If my patient needs to see a specialist, it’s my job to be their central navigator. I communicate with the specialist and the patient throughout their care. We keep it all within that comfortable and familiar network, with me being the overseer of their care.
Swedish Hospital is one of the few places I know where primary care doctors work side by side with their referrals—specialists, therapists, dietitians and nutritionists. Medicine isn’t just the doctors, it’s a whole team of people.
What does it mean to treat each patient as an individual?
Seeing my patients as individuals is of the utmost importance to my practice. It’s tailoring the care. It’s making it specific to them. It’s not painting every back pain or cold with a wide brush. It’s talking to them about their issues as an individual and addressing their specific concerns.
I’ve been a patient and a medical student when a doctor walks into a room and says: “You have these symptoms, so we need to do A, B and C.” To me, that’s not the way that medicine should be. It should be a relationship—a friendship—in which I can design a care plan that is unique to you to help you get better.
How important is access to your primary care practice?
Patients want the ability to see their doctor. They want to know that they’re being taken care of and that their questions are being answered. The ability for my patients to see me as soon as necessary is very important.
When a patient calls my practice, whether they talk to my nurse or me directly, a care plan is made. We set aside appointment times every day for sick visits. I am able to see my patients that same day or week it is necessary. If not, I can direct them to other resources, such as one of our Immediate Care Centers.
How important is it for primary care doctors to have relationships with the specialists they refer to?
Coordinating care becomes a lot easier when I see the specialists on a day-to-day basis. It’s easy for me to stop in the specialist’s clinic to talk about a difficult case or follow up with a patient that’s going through surgery that day. And I think that continuity of care—that relationship they see amongst their doctors—is important for patients.

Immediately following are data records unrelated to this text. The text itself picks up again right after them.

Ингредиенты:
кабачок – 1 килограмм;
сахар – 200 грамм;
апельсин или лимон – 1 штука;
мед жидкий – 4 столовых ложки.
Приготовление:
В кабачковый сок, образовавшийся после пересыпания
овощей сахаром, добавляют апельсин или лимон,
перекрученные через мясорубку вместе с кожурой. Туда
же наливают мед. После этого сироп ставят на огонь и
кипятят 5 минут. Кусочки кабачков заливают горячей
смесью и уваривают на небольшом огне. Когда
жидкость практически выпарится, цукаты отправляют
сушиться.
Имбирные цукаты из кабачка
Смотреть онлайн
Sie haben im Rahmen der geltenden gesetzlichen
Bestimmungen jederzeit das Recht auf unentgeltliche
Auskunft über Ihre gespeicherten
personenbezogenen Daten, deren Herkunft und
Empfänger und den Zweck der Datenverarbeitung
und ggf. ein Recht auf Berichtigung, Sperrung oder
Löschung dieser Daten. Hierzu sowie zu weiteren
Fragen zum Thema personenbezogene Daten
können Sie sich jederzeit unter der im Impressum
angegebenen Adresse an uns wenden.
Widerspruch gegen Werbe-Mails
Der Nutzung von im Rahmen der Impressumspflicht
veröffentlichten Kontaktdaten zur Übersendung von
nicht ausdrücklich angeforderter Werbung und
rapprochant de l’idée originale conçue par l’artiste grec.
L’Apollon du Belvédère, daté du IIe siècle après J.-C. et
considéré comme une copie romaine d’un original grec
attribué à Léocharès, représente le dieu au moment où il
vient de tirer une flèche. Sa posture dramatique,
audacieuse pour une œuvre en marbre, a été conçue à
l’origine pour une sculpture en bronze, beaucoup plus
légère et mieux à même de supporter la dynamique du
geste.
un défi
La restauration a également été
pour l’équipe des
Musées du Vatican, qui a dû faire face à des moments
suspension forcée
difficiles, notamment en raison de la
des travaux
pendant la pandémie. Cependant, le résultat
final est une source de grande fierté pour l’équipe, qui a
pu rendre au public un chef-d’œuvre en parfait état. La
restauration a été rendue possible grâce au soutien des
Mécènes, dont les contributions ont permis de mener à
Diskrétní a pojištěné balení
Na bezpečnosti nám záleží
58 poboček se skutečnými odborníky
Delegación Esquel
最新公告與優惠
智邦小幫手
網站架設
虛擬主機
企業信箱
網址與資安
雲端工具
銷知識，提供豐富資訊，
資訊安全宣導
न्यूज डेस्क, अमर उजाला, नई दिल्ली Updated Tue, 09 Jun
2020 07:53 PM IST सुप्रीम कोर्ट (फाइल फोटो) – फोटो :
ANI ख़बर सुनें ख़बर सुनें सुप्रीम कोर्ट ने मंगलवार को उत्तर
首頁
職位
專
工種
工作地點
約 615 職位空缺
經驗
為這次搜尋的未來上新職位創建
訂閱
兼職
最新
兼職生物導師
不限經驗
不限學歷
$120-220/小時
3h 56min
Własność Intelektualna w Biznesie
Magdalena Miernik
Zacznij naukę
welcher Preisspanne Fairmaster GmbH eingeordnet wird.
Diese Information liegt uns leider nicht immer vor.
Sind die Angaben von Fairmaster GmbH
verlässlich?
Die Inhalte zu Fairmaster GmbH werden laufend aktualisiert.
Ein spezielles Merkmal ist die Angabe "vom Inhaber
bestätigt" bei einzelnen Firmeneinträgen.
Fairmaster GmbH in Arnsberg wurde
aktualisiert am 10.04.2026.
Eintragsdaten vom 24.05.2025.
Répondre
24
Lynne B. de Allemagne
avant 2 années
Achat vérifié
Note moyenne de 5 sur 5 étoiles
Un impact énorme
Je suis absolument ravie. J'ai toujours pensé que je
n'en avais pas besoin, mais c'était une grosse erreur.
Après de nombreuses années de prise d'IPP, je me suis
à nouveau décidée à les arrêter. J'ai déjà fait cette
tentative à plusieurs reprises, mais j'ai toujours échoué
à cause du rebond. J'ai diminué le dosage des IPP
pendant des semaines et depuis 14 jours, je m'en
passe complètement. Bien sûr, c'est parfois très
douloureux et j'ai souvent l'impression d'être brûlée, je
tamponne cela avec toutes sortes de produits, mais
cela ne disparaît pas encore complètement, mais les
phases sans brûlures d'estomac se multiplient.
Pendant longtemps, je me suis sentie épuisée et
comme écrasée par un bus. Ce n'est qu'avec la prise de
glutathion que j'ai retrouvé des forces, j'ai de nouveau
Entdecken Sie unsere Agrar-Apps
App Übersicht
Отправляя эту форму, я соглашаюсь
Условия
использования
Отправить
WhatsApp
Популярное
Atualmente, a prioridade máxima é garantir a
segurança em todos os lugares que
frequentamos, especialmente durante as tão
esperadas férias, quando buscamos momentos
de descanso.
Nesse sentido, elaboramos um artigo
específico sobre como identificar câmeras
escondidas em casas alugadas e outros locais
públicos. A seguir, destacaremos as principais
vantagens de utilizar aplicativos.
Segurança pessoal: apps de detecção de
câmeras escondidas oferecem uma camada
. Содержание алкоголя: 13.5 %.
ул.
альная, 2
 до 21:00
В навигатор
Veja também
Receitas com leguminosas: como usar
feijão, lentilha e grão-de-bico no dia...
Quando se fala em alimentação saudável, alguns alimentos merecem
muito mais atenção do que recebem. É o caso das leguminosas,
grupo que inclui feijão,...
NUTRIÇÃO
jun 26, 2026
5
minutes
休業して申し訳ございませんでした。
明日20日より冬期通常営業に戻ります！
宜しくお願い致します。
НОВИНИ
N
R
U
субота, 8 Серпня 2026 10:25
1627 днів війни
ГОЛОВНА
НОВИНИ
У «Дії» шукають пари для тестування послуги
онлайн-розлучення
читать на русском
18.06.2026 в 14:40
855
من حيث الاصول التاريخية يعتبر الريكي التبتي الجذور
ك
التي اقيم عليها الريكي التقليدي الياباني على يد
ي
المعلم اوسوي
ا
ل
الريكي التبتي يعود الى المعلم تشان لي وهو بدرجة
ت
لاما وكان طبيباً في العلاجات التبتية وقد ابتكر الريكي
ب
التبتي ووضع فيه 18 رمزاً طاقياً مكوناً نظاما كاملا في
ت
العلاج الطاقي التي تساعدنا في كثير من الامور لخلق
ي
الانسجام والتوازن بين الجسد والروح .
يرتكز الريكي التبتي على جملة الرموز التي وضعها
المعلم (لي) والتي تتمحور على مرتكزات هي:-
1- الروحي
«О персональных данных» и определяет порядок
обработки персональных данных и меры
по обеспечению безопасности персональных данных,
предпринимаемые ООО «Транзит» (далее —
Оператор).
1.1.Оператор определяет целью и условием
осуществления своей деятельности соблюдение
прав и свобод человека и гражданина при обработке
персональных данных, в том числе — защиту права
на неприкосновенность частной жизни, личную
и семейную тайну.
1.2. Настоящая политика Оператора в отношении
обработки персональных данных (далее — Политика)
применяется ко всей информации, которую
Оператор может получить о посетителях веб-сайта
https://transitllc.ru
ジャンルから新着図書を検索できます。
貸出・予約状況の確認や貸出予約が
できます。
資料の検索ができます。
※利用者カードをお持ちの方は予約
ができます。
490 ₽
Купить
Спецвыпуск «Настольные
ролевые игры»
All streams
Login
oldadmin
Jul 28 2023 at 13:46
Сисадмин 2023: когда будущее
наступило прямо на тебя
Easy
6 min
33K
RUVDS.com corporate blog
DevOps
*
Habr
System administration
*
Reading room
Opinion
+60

What sets Swedish Hospital Apart?
I am actually a patient here at Swedish Hospital. Why I choose to be seen here is the same reasons I mentioned before: the community, the relationships and the idea that I am able to come to one campus and see all of my doctors—the access is there.
One of the great things about Swedish Hospital is that it looks after its own community. We really take care of people in this surrounding area.
Dale Swims, D.O.
, is a board-certified internal medicine physician
with Swedish Medical Group
. His clinical interests include preventive and geriatric medicine.